Materials needed: Shim stock, quality spray paint, scribe, scrap plate of stainless or carbon steel, warm salt water, 12volt power supply (battery charger),  

1: Scuff surface using fine sandpaper then clean matl. well. You don't want any oil, rust, or fingerprints on the surface. 

2: Paint sheet of shim matl. front, back and edges using a quality paint. Automotive undercoating works well.

3: Use a scribe to layout shape of finished part. Scribe only one side. (I made a fixture to clamp the shimstock flat in a CNC mill then engraved the shape I wanted in the paint.)

4: Scrape the paint off one corner of the sheet.

5: Prepare a plastic bucket with warm salt water.

6: Using a 12volt power supply ( I used a car battery charger) attach the negative terminal to the scrap steel plate (the cathode).

7: Attach the positive terminal to the shim stock where the paint was removed.

8: Submerge both into the bucket making sure there is no way the two can contact each other. You will want the side you scribed to face the cathode.

9: Also make sure the corner of shim that you removed the paint from and attached the electrode to is not submerged. 

10: Turn on the power supply. The lower the amperage the better of a cut you will get. The higher the amperage the faster it will finish but you will have more undercutting.

11: Occasionally shake the shim stock to loosen the sludge from the scribed lines. 

The time will vary depending on the thickness of the shim and the amperage you etch at. It took me about 15 minutes. The whole process start to finish was about two hours, but this included making a fixture to hold the shim in our Fadal and to program the feature I was cutting.

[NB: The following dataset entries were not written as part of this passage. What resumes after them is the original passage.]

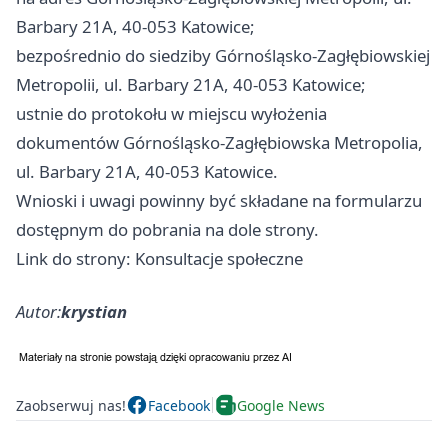
Barbary 21A, 40-053 Katowice;
bezpośrednio do siedziby Górnośląsko-Zagłębiowskiej
Metropolii, ul. Barbary 21A, 40-053 Katowice;
ustnie do protokołu w miejscu wyłożenia
dokumentów Górnośląsko-Zagłębiowska Metropolia,
ul. Barbary 21A, 40-053 Katowice.
Wnioski i uwagi powinny być składane na formularzu
dostępnym do pobrania na dole strony.
Link do strony: Konsultacje społeczne
Autor:
krystian
Zaobserwuj nas!
Facebook
Google News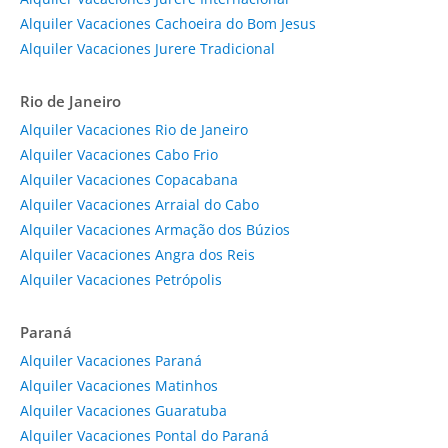
Alquiler Vacaciones Cachoeira do Bom Jesus
Alquiler Vacaciones Jurere Tradicional
Rio de Janeiro
Alquiler Vacaciones Rio de Janeiro
Alquiler Vacaciones Cabo Frio
Alquiler Vacaciones Copacabana
Alquiler Vacaciones Arraial do Cabo
Alquiler Vacaciones Armação dos Búzios
Alquiler Vacaciones Angra dos Reis
Alquiler Vacaciones Petrópolis
Paraná
Alquiler Vacaciones Paraná
Alquiler Vacaciones Matinhos
Alquiler Vacaciones Guaratuba
Alquiler Vacaciones Pontal do Paraná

Hope this helps someone. It is alot easier than it sounds.

I'll try to post a pic of the reed valve I made.


----------



## greenie (Dec 22, 2007)

Thanks for that information, now does this particular method of etching work the same on BRASS?

regards greenie


----------



## shred (Dec 23, 2007)

greenie  said:
			
		

> Thanks for that information, now does this particular method of etching work the same on BRASS?
> 
> regards greenie



The internet will provide: http://steampunkworkshop.com/electroetch.shtml   

He does it with a laser printer, but the resist/no-resist thing works for paint and whatever as well.

FWIW, the "root kill" copper sulfate fluid instantly (and very thinly) copper-plates steel dunked in it. Works well for layout fluid that won't burn off.


----------



## wareagle (Dec 23, 2007)

*zeusrekning *, thanks for posting the information. I think I will give this a try at some point. It looks pretty straight forward, and an easy way of getting a complex shape out of shim stock.


----------



## greenie (Dec 23, 2007)

That's just what the doctor ordered, thanks.


regards radish


----------



## greenie (Dec 24, 2007)

Shred, if you know that bloke who knocked up that web site, go tell him he is a genius.
Just took a while to go thru ALL his deviations and WOW, is one for givin' it a go, bloody amazing.
He's convinced me, to give his methods a go anyway.

regards greenie


----------



## 1Kenny (Dec 24, 2007)

That is real cool. It took me awhile to go through his site.

Kenny


----------



## zeusrekning (Dec 24, 2007)

These are the parts I made using this method. I tried to get a good picture of the edges but my camera phone isn't that great. That is a dime laying next to the valves.


----------